MySQL Replication Lag Check

MySQLreplication

we are about to replicate our database servers into several slaves in different physical locations.

The company which is doing replication for us, has asked to give them a sql select statement on one of our tables to check lag and latency like

SELECT id FROM table1 ORDER BY id DESC LIMIT 1

Is it a common practice to check the lag between several instances?

Thank you in advance.

Best Answer

It's unclear what they want to measure. To see the network lag, all they need is ping in the OS. That should be much less than a second, even to the other side of the world. (Unless they have a sloppy network.)

Seconds_behind_master is problematical. It is a handy tool for the DBA, but it can be "wrong" for many reasons.

  • When running a long query, it shows how long ago the query started on the Master.
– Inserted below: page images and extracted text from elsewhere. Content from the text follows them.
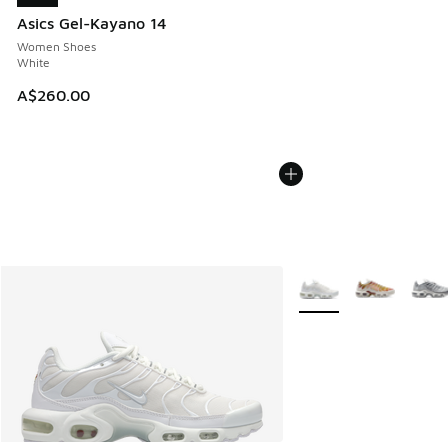
Asics Gel-Kayano 14
Women Shoes
White
A$260.00
More Colors Available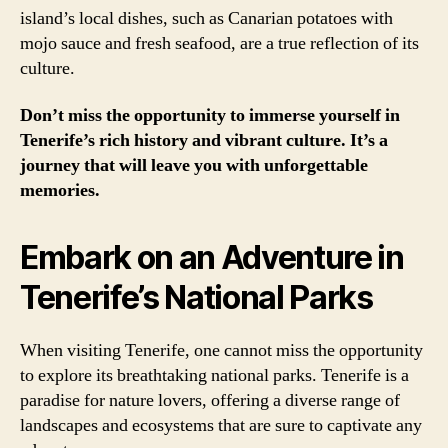
island’s local dishes, such as Canarian potatoes with
mojo sauce and fresh seafood, are a true reflection of its
culture.
Don’t miss the opportunity to immerse yourself in
Tenerife’s rich history and vibrant culture. It’s a
journey that will leave you with unforgettable
memories.
Embark on an Adventure in
Tenerife’s National Parks
When visiting Tenerife, one cannot miss the opportunity
to explore its breathtaking national parks. Tenerife is a
paradise for nature lovers, offering a diverse range of
landscapes and ecosystems that are sure to captivate any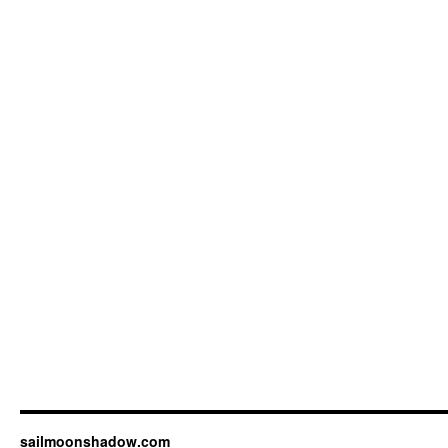
sailmoonshadow.com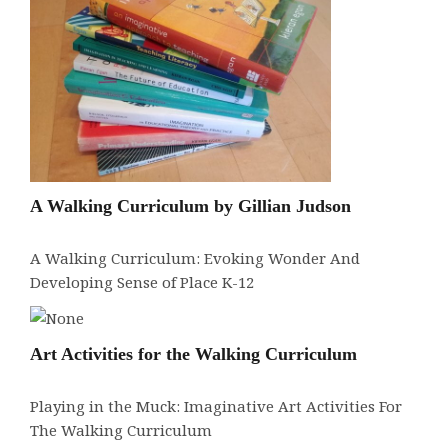
A Walking Curriculum by Gillian Judson
A Walking Curriculum: Evoking Wonder And
Developing Sense of Place K-12
Art Activities for the Walking Curriculum
Playing in the Muck: Imaginative Art Activities For
The Walking Curriculum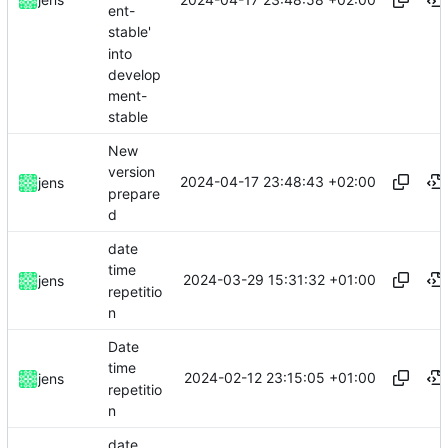
ent-
stable'
into
develop
ment-
stable
New
version
2024-04-17 23:48:43 +02:00
jens
prepare
d
date
time
2024-03-29 15:31:32 +01:00
jens
repetitio
n
Date
time
2024-02-12 23:15:05 +01:00
jens
repetitio
n
date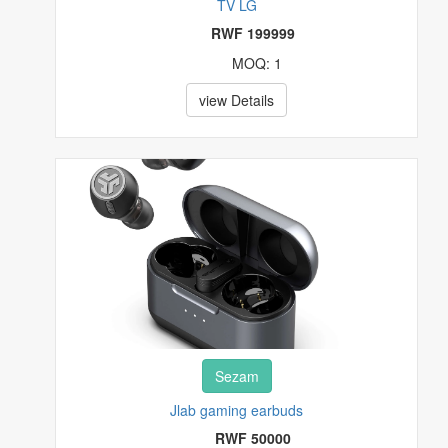
TV LG
RWF 199999
MOQ: 1
view Details
Sezam
Jlab gaming earbuds
RWF 50000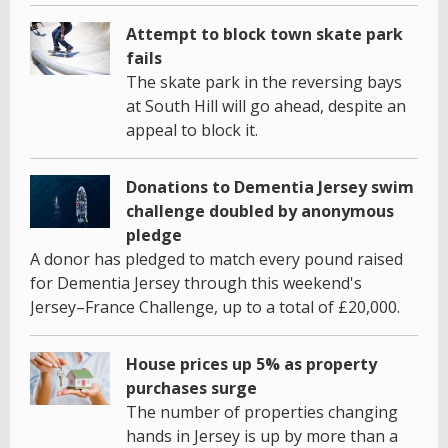
Attempt to block town skate park
fails
The skate park in the reversing bays
at South Hill will go ahead, despite an
appeal to block it.
Donations to Dementia Jersey swim
challenge doubled by anonymous
pledge
A donor has pledged to match every pound raised
for Dementia Jersey through this weekend's
Jersey–France Challenge, up to a total of £20,000.
House prices up 5% as property
purchases surge
The number of properties changing
hands in Jersey is up by more than a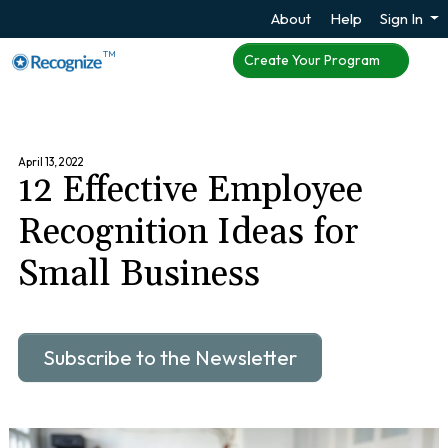
About
Help
Sign In
TM
Create Your Program
April 13, 2022
12 Effective Employee
Recognition Ideas for
Small Business
Subscribe to the Newsletter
So, Seconds_behind_master will rise as long as that query is running on the Slave.
  • If you flood the Master with lots of writes from lots of connections, the Slave can get "behind". This is congestion because of single-threaded Slave, not because of network lag.

One thing it can tell (I think) -- If the timezones are inconsistent, or they don't have a good clock sync (NTP).

A SELECT will not propagate through replication, only writes. So, I see no use for your suggested SELECT.

If you are running at least 5.6.4: CREATE a DATABASE and a login limited to that database (GRANT ALL ON db.* ...). Give them the user name an password. Let them INSERT into the Master and see what pops up in the Slave. I think this is what is needed (but I have not tried it):

-- Create on Master and propagate to Slave:
CREATE TABLE Timer (
    id INT NOT NULL,
    raw_time TIMESTAMP(6) NOT NULL,
    sys_time TIMESTAMP(6) NOT NULL,
    PRIMARY KEY(id)
) ENGINE=InnoDB;
-- Run on Master:
REPLACE INTO Timer (id, raw_time, sys_time) VALUES (1, NOW(6), SYSDATE(6));
-- Run on Slave:
SELECT * FROM Timer;

The difference of the two columns will say how much delay where was -- Including

  • A tiny delay between NOW and SYSDATE on the Master
  • Network delay
  • Slave backlog (if something was running on the Slave when the REPLACE was being replicated; this can be minimized by using multi-threaded replication)

Note: The (6) everywhere gives you microsecond precision. This is more than sufficient to measure the milliseconds for replicating cross-country.

Note: That technique won't work if you run with --sysdate-is-now.

Point the Company at this Answer; challenge them to top it.